• DIRECTIONS FOR THIS TASK
Restate the following entries exactly. Keep the pictures out.

Collected data:
----

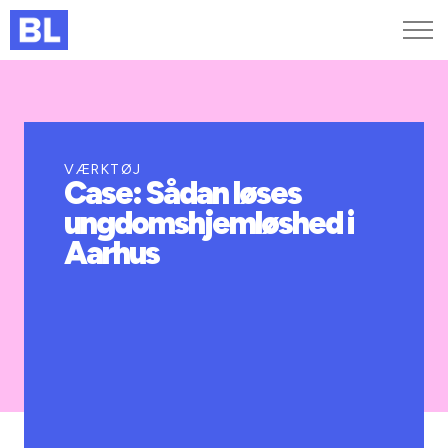
Genveje
Find medarbejder
Kurser og arrangementer
VÆRKTØJ
Case: Sådan løses
Jobportalen
ungdomshjemløshed i
MitBL
Aarhus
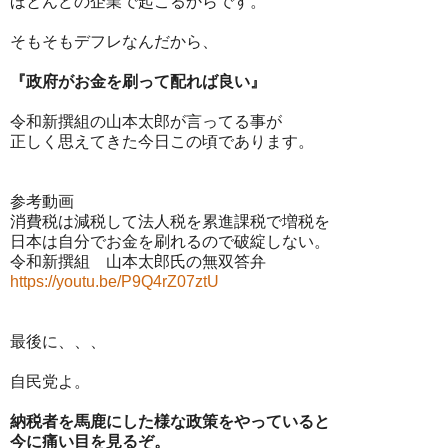
ほとんどの企業で起こるからです。
そもそもデフレなんだから、
『政府がお金を刷って配れば良い』
令和新撰組の山本太郎が言ってる事が
正しく思えてきた今日この頃であります。
参考動画
消費税は減税して法人税を累進課税で増税を
日本は自分でお金を刷れるので破綻しない。
令和新撰組 山本太郎氏の無双答弁
https://youtu.be/P9Q4rZ07ztU
最後に、、、
自民党よ。
納税者を馬鹿にした様な政策をやっていると
今に痛い目を見るぞ。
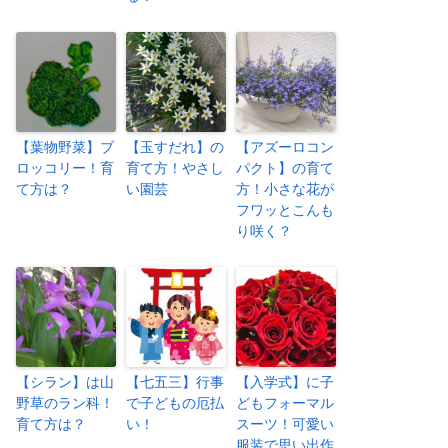
【葉物野菜】ブ
【玉すだれ】の
【アズーロコン
ロッコリー！育
育て方！やさし
パクト】の育て
て方は？
い園芸
方！小さな花が
フワッとこんも
り咲く？
【シラン】は山
【七五三】行事
【入学式】に子
野草のラン科！
で子どもの厄払
どもフォーマル
育て方は？
い！
スーツ！可愛い
服装で思い出作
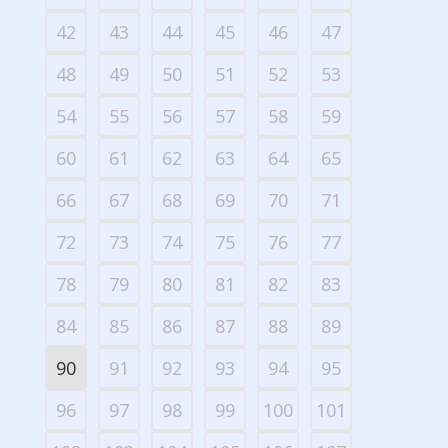
42
43
44
45
46
47
48
49
50
51
52
53
54
55
56
57
58
59
60
61
62
63
64
65
66
67
68
69
70
71
72
73
74
75
76
77
78
79
80
81
82
83
84
85
86
87
88
89
90
91
92
93
94
95
96
97
98
99
100
101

----

• ANSWER
Genveje
Find medarbejder
Kurser og arrangementer
VÆRKTØJ
Case: Sådan løses
Jobportalen
ungdomshjemløshed i
MitBL
Aarhus
ほとんどの企業で起こるからです。
そもそもデフレなんだから、
『政府がお金を刷って配れば良い』
令和新撰組の山本太郎が言ってる事が
正しく思えてきた今日この頃であります。
参考動画
消費税は減税して法人税を累進課税で増税を
日本は自分でお金を刷れるので破綻しない。
令和新撰組 山本太郎氏の無双答弁
https://youtu.be/P9Q4rZ07ztU
最後に、、、
自民党よ。
納税者を馬鹿にした様な政策をやっていると
今に痛い目を見るぞ。
【葉物野菜】ブ
【玉すだれ】の
【アズーロコン
ロッコリー！育
育て方！やさし
パクト】の育て
て方は？
い園芸
方！小さな花が
フワッとこんも
り咲く？
【シラン】は山
【七五三】行事
【入学式】に子
野草のラン科！
で子どもの厄払
どもフォーマル
育て方は？
い！
スーツ！可愛い
服装で思い出作
42
43
44
45
46
47
48
49
50
51
52
53
54
55
56
57
58
59
60
61
62
63
64
65
66
67
68
69
70
71
72
73
74
75
76
77
78
79
80
81
82
83
84
85
86
87
88
89
90
91
92
93
94
95
96
97
98
99
100
101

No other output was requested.